**Task to complete:**
Print exactly, and only, the lines from the one containing "6219-8610-0893-5396" through the last line of the records below, both included; leave out the pictures.

**Information provided:**
•••••

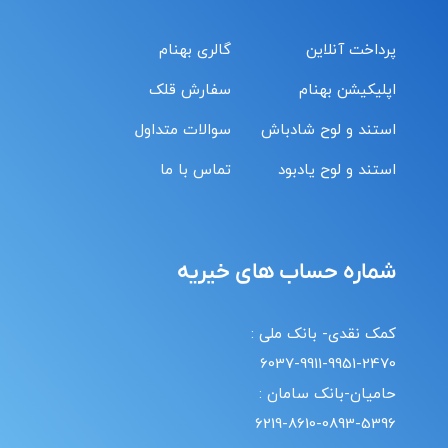
پرداخت آنلاین
گالری بهنام
اپلیکیشن بهنام
سفارش قلک
استند و لوح شادباش
سوالات متداول
استند و لوح یادبود
تماس با ما
شماره حساب های خیریه
کمک نقدی- بانک ملی :
6037-9911-9951-2470
حامیان-بانک سامان :
6219-8610-0893-5396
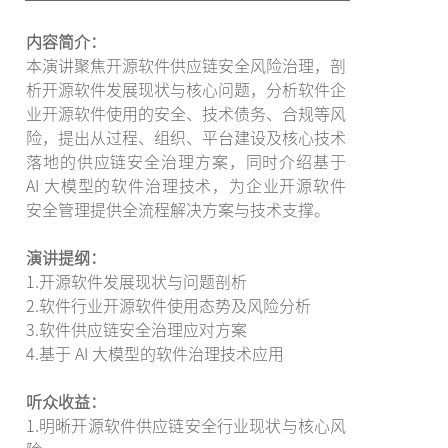
内容简介：
本演讲聚焦开源软件供应链安全风险治理，剖
析开源软件发展现状与核心问题，分析软件企
业开源软件使用的安全、技术债务、合规等风
险，提出从过程、组织、平台建设及核心技术
落地的供应链安全治理方案，同时介绍基于
AI 大模型的软件治理技术，为企业开源软件
安全管理提供全流程解决方案与技术支撑。
演讲提纲：
1.开源软件发展现状与问题剖析
2.软件行业开源软件使用态势及风险分析
3.软件供应链安全治理应对方案
4.基于 AI 大模型的软件治理技术应用
听众收益：
1.明晰开源软件供应链安全行业现状与核心风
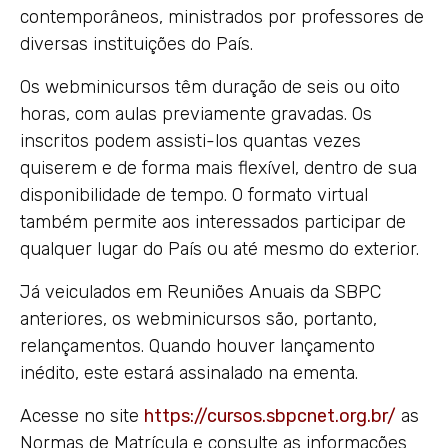
contemporâneos, ministrados por professores de
diversas instituições do País.
Os webminicursos têm duração de seis ou oito
horas, com aulas previamente gravadas. Os
inscritos podem assisti-los quantas vezes
quiserem e de forma mais flexível, dentro de sua
disponibilidade de tempo. O formato virtual
também permite aos interessados participar de
qualquer lugar do País ou até mesmo do exterior.
Já veiculados em Reuniões Anuais da SBPC
anteriores, os webminicursos são, portanto,
relançamentos. Quando houver lançamento
inédito, este estará assinalado na ementa.
Acesse no site
https://cursos.sbpcnet.org.br/
as
Normas de Matrícula e consulte as informações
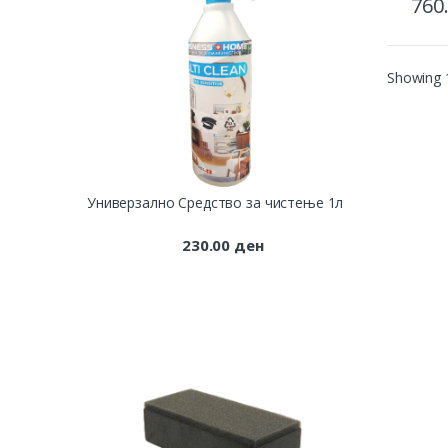
760
Showing 1
Универзално Средство за чистење 1л
230.00
ден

•••••

**Output for this task:**
6219-8610-0893-5396
内容简介：
本演讲聚焦开源软件供应链安全风险治理，剖
析开源软件发展现状与核心问题，分析软件企
业开源软件使用的安全、技术债务、合规等风
险，提出从过程、组织、平台建设及核心技术
落地的供应链安全治理方案，同时介绍基于
AI 大模型的软件治理技术，为企业开源软件
安全管理提供全流程解决方案与技术支撑。
演讲提纲：
1.开源软件发展现状与问题剖析
2.软件行业开源软件使用态势及风险分析
3.软件供应链安全治理应对方案
4.基于 AI 大模型的软件治理技术应用
听众收益：
1.明晰开源软件供应链安全行业现状与核心风
contemporâneos, ministrados por professores de
diversas instituições do País.
Os webminicursos têm duração de seis ou oito
horas, com aulas previamente gravadas. Os
inscritos podem assisti-los quantas vezes
quiserem e de forma mais flexível, dentro de sua
disponibilidade de tempo. O formato virtual
também permite aos interessados participar de
qualquer lugar do País ou até mesmo do exterior.
Já veiculados em Reuniões Anuais da SBPC
anteriores, os webminicursos são, portanto,
relançamentos. Quando houver lançamento
inédito, este estará assinalado na ementa.
Acesse no site
https://cursos.sbpcnet.org.br/
as
Normas de Matrícula e consulte as informações
760
Showing 1
Универзално Средство за чистење 1л
230.00
ден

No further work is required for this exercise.